I thought I had conquered it until three and a half years ago when I was working for a pretty abusive boss. I was losing control and began slipping back into my old habits. When I secretly began searching the internet for extra strength diet pills I knew better and didn’t want to head down that path again. Instead I opted to start the blog and keep my mind off my body.
The past year has been a bit challenging both personally and professionally. My thoughts began going out of control when I saw the pictures of myself from the Vegan Cooking Class I held in my kitchen in early February and I have been struggling since. This is also why I never posted the last two classes, or have found motivation to create anything new the kitchen. I am proud of myself though, no diet pills. Even though I stay clear of working out, I have been trying to make time to do yoga at home.

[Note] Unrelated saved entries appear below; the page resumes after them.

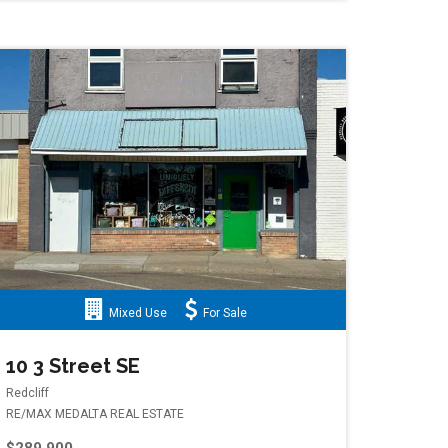
Mixed Use
For Sale
ard NW
10 3 Street SE
Redcliff
RE/MAX MEDALTA REAL ESTATE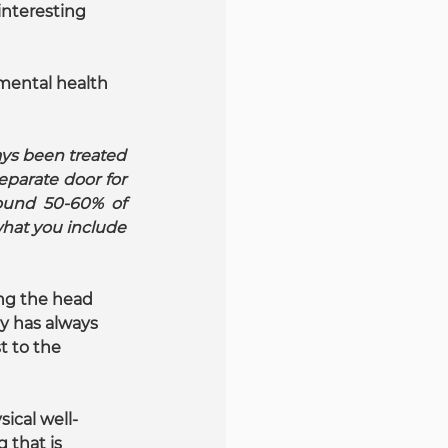
interesting 
 mental health 
ys been treated 
parate door for 
ound 50-60% of 
at you include 
ing the head 
dy has always 
t to the 
ical well-
that is 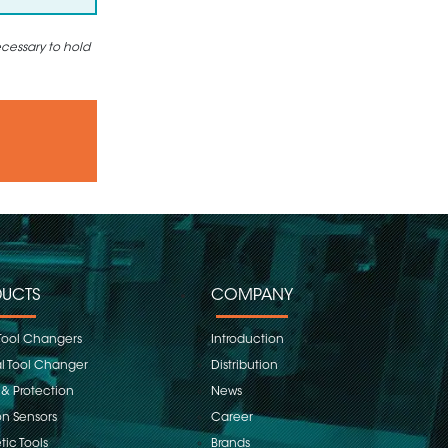
ecessary to hold
UCTS
COMPANY
Tool Changers
Introduction
 Tool Changer
Distribution
 & Protection
News
on Sensors
Career
ic Tools
Brands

I am eating and making sure not to count calories. On the really bad days I resort to celery and salsa for lunch, but at least I am smart enough now to add some black beans for substance. I avoid full length mirrors at all cost. The biggest struggleS are the thoughts in my head and the depression it causes, which leads to lots of breakdowns in the shower. It’s different now, I have a kid to hold it together for. She unknowingly keeps me strong.

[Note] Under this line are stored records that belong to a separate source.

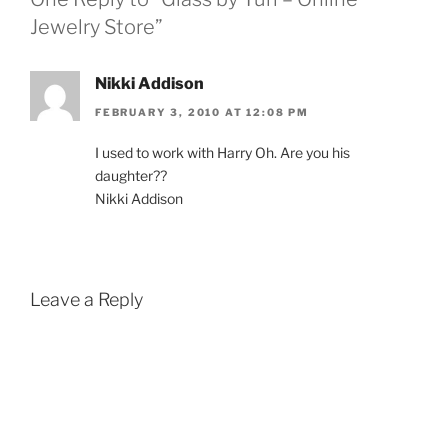
Jewelry Store”
Nikki Addison
FEBRUARY 3, 2010 AT 12:08 PM
I used to work with Harry Oh. Are you his
daughter??
Nikki Addison
Leave a Reply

That’s my story. Please don’t feel sorry for me. That honestly is not what this is about. I am as passionate about helping people struggling with eating disorders as I am about promoting Veganism. I would love if you have a story of your own that you are willing to share so that maybe someone stumbling across this post knows that they aren’t alone and that there is hope. Plus talking about your disorder helps remind it that you know it’s lurking and that you are in control. There really is strength in numbers. We can all choose to refuse to lose to Bulimia and other eating disorders!
If you need someone one to talk to my email is firstname.lastname@example.org. I tend to only check emails once a day, so if you don’t hear back immediately please understand.
Thanks for reading along!
Oh Stef,you are such a wonderful, brave and so beautiful inside and out. I admire you so much. You have always look great to us. Comming from this over weight family I can relate to you, sometimes I wish I could do that too, but was never brave enough to try the diet pills.You inspire me and I wish you lived closer so I could hug you and tell you that you are going to be ok.We love you Steffie.xoxxoook
Thanks! I can always use an extra hug or two!
Thank you for sharing such a personal post. I’m glad you’re fighting your demons and that your child keeps you strong. For her sake, and yours, it’s great that you’re working on yourself. May she always have great role models and (in the way distant future) a guy like your current husband and not your first boyfriend. What a jerk!
I am guessing I never came back to this post after writing it. Thank you so very much for your kind words!!